21: Global Status of Trout and Char: Conservation Challenges in the Twenty-First Century
Clint C. Muhlfeld, Daniel C. Dauwalter, Vincent S. D’Angelo, Andrew Ferguson, J. Joseph Giersch, Dean Impson, Itsuro Koizumi, Ryan Kovach, Phil McGinnity, Johannes Schöffmann, Leif Asbjørn Vøllestad, and John Epifanio
Freshwater ecosystems are among the most threatened ecosystems in the world (Richter et al. 1997; Strayer and Dudgeon 2010), and freshwater fishes may now be the most threatened group of vertebrates (Ricciardi and Rasmussen 1999; Vörösmarty et al. 2010; Darwall and Freyhof 2016). Of the 7,300 freshwater fish species globally assessed by the International Union for Conservation of Nature (IUCN; www.iucnredlist.org) in 2013, nearly one of every three species was threatened with extinction (Darwall and Freyhof 2016). Growing pressures from a multitude of direct and indirect human stressors (e.g., habitat loss and degradation, pollution, invasive species, overexploitation, diversion or alteration of biological flows, climate change, and others) threaten the persistence of many freshwater fish species and entire aquatic communities around the globe (Limburg et al. 2011).
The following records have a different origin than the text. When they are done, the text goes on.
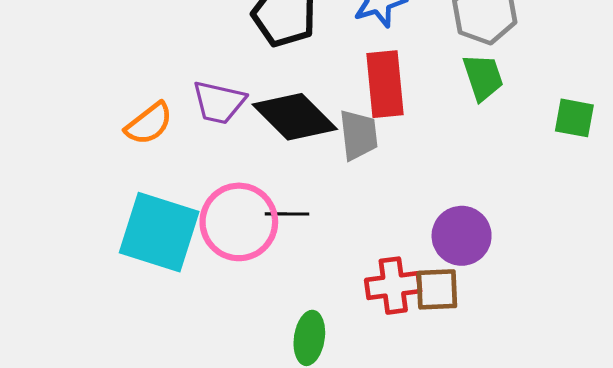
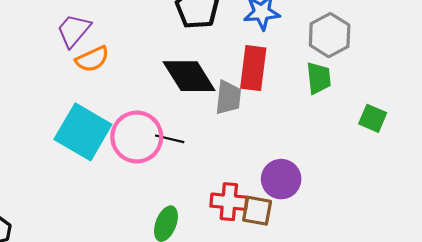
purple trapezoid: (219, 102) -> (74, 30), moved, turned 105

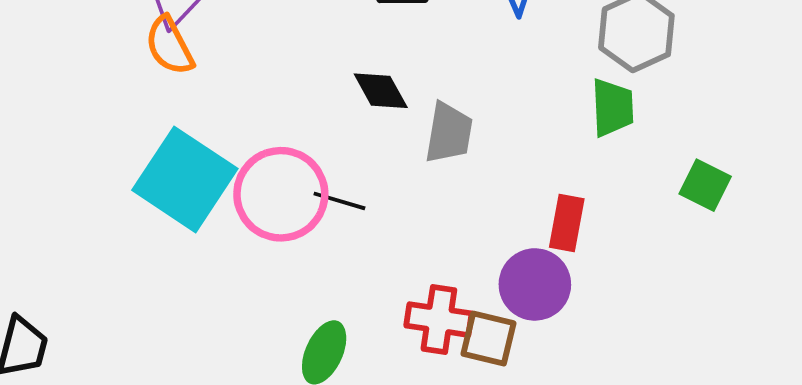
orange semicircle: (92, 59) -> (169, 46), moved, turned 84
red rectangle: (253, 68) -> (567, 223), moved, size x0.7
black diamond: (189, 76) -> (381, 91), size x0.6

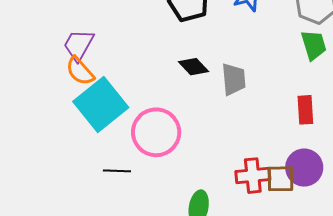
cyan square: (185, 179) -> (101, 105), moved, turned 32
black line: (339, 201) -> (117, 171), moved
purple circle: (535, 284) -> (304, 168), moved

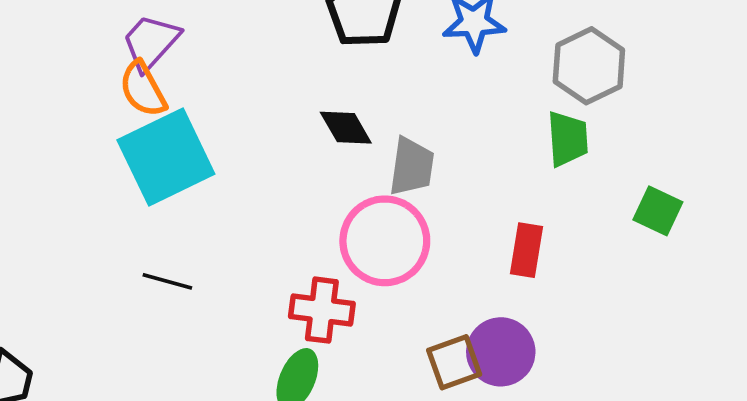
pink circle: (156, 132) -> (385, 241), moved
red cross: (253, 176) -> (322, 310), moved
brown square: (281, 179) -> (454, 362), turned -32

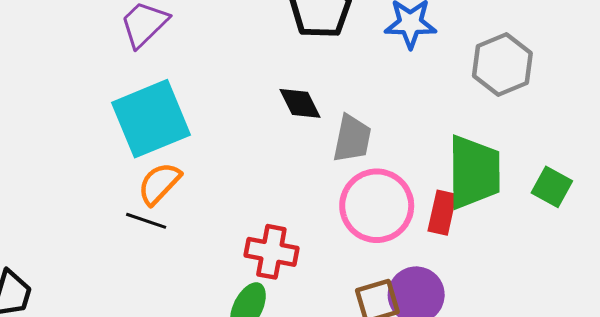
orange semicircle: (143, 89) -> (159, 183), moved, turned 69
green trapezoid: (568, 139) -> (474, 172), moved, size x1.6
pink circle: (385, 241) -> (377, 206), moved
This pattern is particularly true for salmonid fishes (family Salmonidae, subfamily Salmoninae, belonging to the genera Oncorhynchus, Salvelinus, Salmo, Hucho, Parahucho, Brachymystax, and Salvethymus). Salmonids are globally distributed coldwater species with life cycles restricted entirely to freshwater ecosystems (typically referred to as trout and char), but also include species that migrate from the ocean to freshwater to spawn (e.g., Atlantic Salmon Salmo salar and Pacific salmon Oncorhynchus spp.).